Supreme Court of Iowa.
Oct. 16, 1985.

Page 693

John D. Sens and John M. French of Stuart, Tinley, Peters, Thorn, Smits & Sens, Council Bluffs, for plaintiff.

Lyle A. Rodenburg of Lyle A. Rodenburg, P.C., Council Bluffs, for defendant.


REYNOLDSON, Chief Justice.

Plaintiff Gold Crown Properties, Inc., defendant in an underlying tort action, filed a motion for a formal order dismissing that action pursuant to Iowa Rule of Civil Procedure 215.1. When the district court overruled its motion, Gold Crown brought a certiorari action in this court. We transferred the proceeding to the court of appeals, which rejected Gold Crown's certiorari challenge. We granted further review and now affirm the court of appeals.
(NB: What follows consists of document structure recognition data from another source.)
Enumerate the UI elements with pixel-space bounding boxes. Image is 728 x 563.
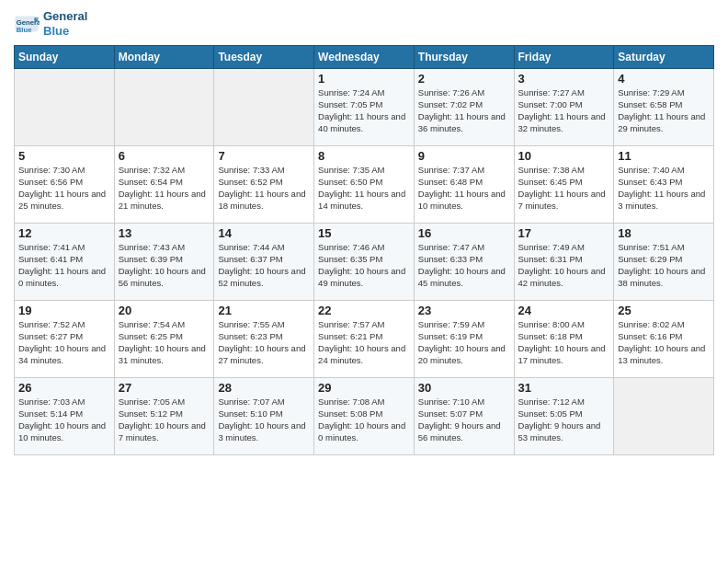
day-info: Sunrise: 7:49 AM Sunset: 6:31 PM Dayligh… [518,242,610,289]
day-info: Sunrise: 7:38 AM Sunset: 6:45 PM Dayligh… [518,165,610,212]
calendar-cell: 2Sunrise: 7:26 AM Sunset: 7:02 PM Daylig… [414,69,514,146]
day-number: 6 [119,149,210,163]
weekday-header-tuesday: Tuesday [214,46,314,69]
weekday-header-wednesday: Wednesday [314,46,415,69]
day-info: Sunrise: 7:08 AM Sunset: 5:08 PM Dayligh… [318,396,410,443]
day-number: 23 [418,304,510,317]
calendar-cell: 28Sunrise: 7:07 AM Sunset: 5:10 PM Dayli… [214,378,314,455]
day-info: Sunrise: 7:51 AM Sunset: 6:29 PM Dayligh… [618,242,710,289]
day-number: 20 [119,304,210,317]
day-info: Sunrise: 7:24 AM Sunset: 7:05 PM Dayligh… [318,87,410,134]
day-info: Sunrise: 7:32 AM Sunset: 6:54 PM Dayligh… [119,165,210,212]
week-row-5: 26Sunrise: 7:03 AM Sunset: 5:14 PM Dayli… [15,378,714,455]
calendar-cell: 18Sunrise: 7:51 AM Sunset: 6:29 PM Dayli… [614,224,714,301]
calendar-cell: 25Sunrise: 8:02 AM Sunset: 6:16 PM Dayli… [614,301,714,378]
day-info: Sunrise: 7:57 AM Sunset: 6:21 PM Dayligh… [318,319,410,366]
day-info: Sunrise: 7:59 AM Sunset: 6:19 PM Dayligh… [418,319,510,366]
day-info: Sunrise: 7:07 AM Sunset: 5:10 PM Dayligh… [218,396,310,443]
weekday-header-saturday: Saturday [614,46,714,69]
day-info: Sunrise: 7:37 AM Sunset: 6:48 PM Dayligh… [418,165,510,212]
calendar-cell: 16Sunrise: 7:47 AM Sunset: 6:33 PM Dayli… [414,224,514,301]
calendar-cell: 29Sunrise: 7:08 AM Sunset: 5:08 PM Dayli… [314,378,415,455]
day-number: 27 [119,381,210,395]
calendar-cell: 8Sunrise: 7:35 AM Sunset: 6:50 PM Daylig… [314,146,415,224]
day-info: Sunrise: 7:46 AM Sunset: 6:35 PM Dayligh… [318,242,410,289]
calendar-cell: 22Sunrise: 7:57 AM Sunset: 6:21 PM Dayli… [314,301,415,378]
calendar-cell: 9Sunrise: 7:37 AM Sunset: 6:48 PM Daylig… [414,146,514,224]
calendar-cell: 1Sunrise: 7:24 AM Sunset: 7:05 PM Daylig… [314,69,415,146]
day-info: Sunrise: 7:27 AM Sunset: 7:00 PM Dayligh… [518,87,610,134]
svg-text:Blue: Blue [17,26,32,34]
day-number: 14 [218,226,310,240]
week-row-4: 19Sunrise: 7:52 AM Sunset: 6:27 PM Dayli… [15,301,714,378]
day-number: 31 [518,381,610,395]
calendar-cell: 11Sunrise: 7:40 AM Sunset: 6:43 PM Dayli… [614,146,714,224]
day-info: Sunrise: 7:54 AM Sunset: 6:25 PM Dayligh… [119,319,210,366]
day-info: Sunrise: 7:05 AM Sunset: 5:12 PM Dayligh… [119,396,210,443]
calendar-cell [614,378,714,455]
day-info: Sunrise: 7:40 AM Sunset: 6:43 PM Dayligh… [618,165,710,212]
calendar-cell: 21Sunrise: 7:55 AM Sunset: 6:23 PM Dayli… [214,301,314,378]
day-number: 16 [418,226,510,240]
week-row-3: 12Sunrise: 7:41 AM Sunset: 6:41 PM Dayli… [15,224,714,301]
day-info: Sunrise: 7:30 AM Sunset: 6:56 PM Dayligh… [18,165,110,212]
day-info: Sunrise: 7:41 AM Sunset: 6:41 PM Dayligh… [18,242,110,289]
day-info: Sunrise: 7:26 AM Sunset: 7:02 PM Dayligh… [418,87,510,134]
day-number: 25 [618,304,710,317]
day-number: 21 [218,304,310,317]
day-info: Sunrise: 7:03 AM Sunset: 5:14 PM Dayligh… [18,396,110,443]
week-row-2: 5Sunrise: 7:30 AM Sunset: 6:56 PM Daylig… [15,146,714,224]
calendar-cell: 27Sunrise: 7:05 AM Sunset: 5:12 PM Dayli… [114,378,214,455]
day-number: 8 [318,149,410,163]
calendar-cell: 23Sunrise: 7:59 AM Sunset: 6:19 PM Dayli… [414,301,514,378]
day-info: Sunrise: 8:02 AM Sunset: 6:16 PM Dayligh… [618,319,710,366]
day-info: Sunrise: 7:43 AM Sunset: 6:39 PM Dayligh… [119,242,210,289]
calendar-cell: 30Sunrise: 7:10 AM Sunset: 5:07 PM Dayli… [414,378,514,455]
calendar-cell: 4Sunrise: 7:29 AM Sunset: 6:58 PM Daylig… [614,69,714,146]
day-info: Sunrise: 7:33 AM Sunset: 6:52 PM Dayligh… [218,165,310,212]
calendar-cell: 31Sunrise: 7:12 AM Sunset: 5:05 PM Dayli… [514,378,614,455]
day-number: 4 [618,72,710,86]
calendar-cell: 14Sunrise: 7:44 AM Sunset: 6:37 PM Dayli… [214,224,314,301]
page: General Blue General Blue SundayMondayTu… [0,0,728,563]
day-number: 26 [18,381,110,395]
day-number: 7 [218,149,310,163]
logo-icon: General Blue [14,11,40,37]
calendar-cell: 17Sunrise: 7:49 AM Sunset: 6:31 PM Dayli… [514,224,614,301]
calendar-cell: 13Sunrise: 7:43 AM Sunset: 6:39 PM Dayli… [114,224,214,301]
weekday-header-sunday: Sunday [15,46,115,69]
header: General Blue General Blue [14,9,714,38]
calendar-cell [15,69,115,146]
calendar-cell: 20Sunrise: 7:54 AM Sunset: 6:25 PM Dayli… [114,301,214,378]
day-info: Sunrise: 7:10 AM Sunset: 5:07 PM Dayligh… [418,396,510,443]
calendar-cell: 7Sunrise: 7:33 AM Sunset: 6:52 PM Daylig… [214,146,314,224]
day-number: 18 [618,226,710,240]
calendar-cell: 26Sunrise: 7:03 AM Sunset: 5:14 PM Dayli… [15,378,115,455]
day-number: 17 [518,226,610,240]
day-number: 19 [18,304,110,317]
weekday-header-friday: Friday [514,46,614,69]
calendar-cell: 5Sunrise: 7:30 AM Sunset: 6:56 PM Daylig… [15,146,115,224]
day-number: 10 [518,149,610,163]
day-number: 28 [218,381,310,395]
week-row-1: 1Sunrise: 7:24 AM Sunset: 7:05 PM Daylig… [15,69,714,146]
day-number: 1 [318,72,410,86]
day-info: Sunrise: 7:12 AM Sunset: 5:05 PM Dayligh… [518,396,610,443]
day-info: Sunrise: 7:29 AM Sunset: 6:58 PM Dayligh… [618,87,710,134]
calendar-cell: 12Sunrise: 7:41 AM Sunset: 6:41 PM Dayli… [15,224,115,301]
day-info: Sunrise: 7:35 AM Sunset: 6:50 PM Dayligh… [318,165,410,212]
calendar-cell [214,69,314,146]
calendar-cell: 10Sunrise: 7:38 AM Sunset: 6:45 PM Dayli… [514,146,614,224]
day-number: 24 [518,304,610,317]
logo: General Blue General Blue [14,9,87,38]
day-number: 29 [318,381,410,395]
calendar-cell: 6Sunrise: 7:32 AM Sunset: 6:54 PM Daylig… [114,146,214,224]
logo-text: General Blue [43,9,87,38]
weekday-header-row: SundayMondayTuesdayWednesdayThursdayFrid… [15,46,714,69]
day-number: 12 [18,226,110,240]
day-number: 3 [518,72,610,86]
day-info: Sunrise: 8:00 AM Sunset: 6:18 PM Dayligh… [518,319,610,366]
weekday-header-monday: Monday [114,46,214,69]
calendar-cell: 3Sunrise: 7:27 AM Sunset: 7:00 PM Daylig… [514,69,614,146]
day-info: Sunrise: 7:47 AM Sunset: 6:33 PM Dayligh… [418,242,510,289]
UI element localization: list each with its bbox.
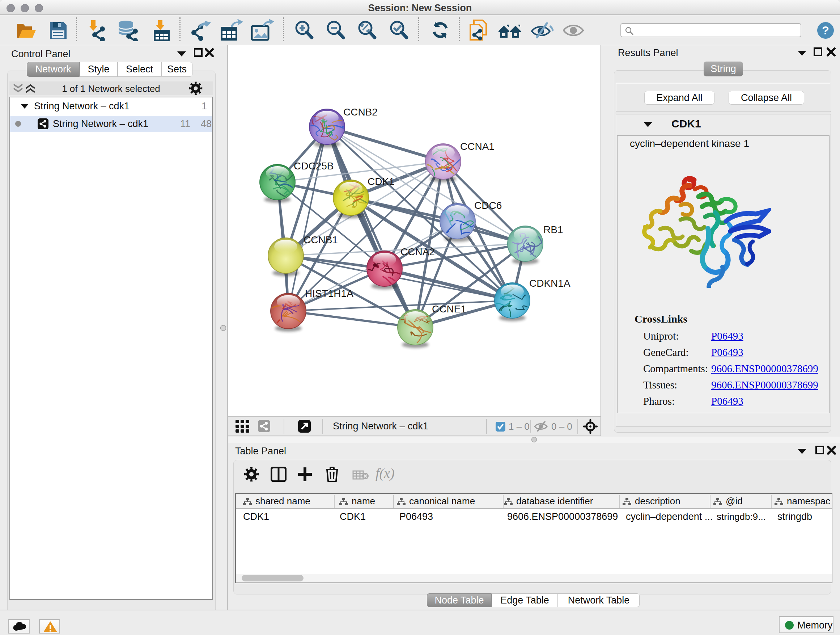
svg-text:CCNE1: CCNE1 <box>432 303 466 315</box>
svg-text:?: ? <box>822 24 829 37</box>
svg-text:CCNA2: CCNA2 <box>401 246 435 257</box>
svg-text:CCNB2: CCNB2 <box>343 106 378 118</box>
svg-text:HIST1H1A: HIST1H1A <box>305 288 354 299</box>
svg-text:CCNA1: CCNA1 <box>460 141 494 152</box>
svg-text:CDK1: CDK1 <box>368 176 395 187</box>
svg-text:CCNB1: CCNB1 <box>303 234 338 245</box>
svg-text:RB1: RB1 <box>543 224 563 235</box>
svg-text:CDC6: CDC6 <box>474 200 502 211</box>
svg-text:CDKN1A: CDKN1A <box>529 278 570 289</box>
svg-text:CDC25B: CDC25B <box>294 160 333 172</box>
April 28, 1981, a single female, D.R.R., filed the underlying action against Gold Crown and three other defendants for injuries resulting from her violent rape by an alleged employee of one or more of the corporate defendants. This incident occurred in D.R.R.'s apartment, located in a complex managed by Gold Crown. D.R.R.'s complaint against Gold Crown was based upon breach of contract and negligence.

June 4, 1981, Gold Crown filed its answer. Thereafter, discovery commenced and continued steadily through April 15, 1982.

July 15, 1982, the clerk of court served the parties with the try-or-dismiss notice provided in Iowa Rule of Civil Procedure 215.1 1 informing them that if the case was not tried by January 1, 1983, it would be dismissed unless continued pursuant to that rule. August 27, 1982, D.R.R. filed her certificate of readiness for trial.

October 22, 1982, D.R.R. filed application for continuance that stated "the cause should be continued to March 22, 1983, for dismissal unless further continuance is granted thereafter by this court." This application carried the stipulation of all interested defendants in the case. On the same date the district court, Judge Keith E. Burgett presiding, ordered that "this action shall not be dismissed under Rule 215.1," but would be continued "because the case is being prepared for trial and is set for trial on March 22, 1983." A subsequent pretrial order, filed October 26, 1982, reaffirmed the trial date and scheduled further filing dates for the parties.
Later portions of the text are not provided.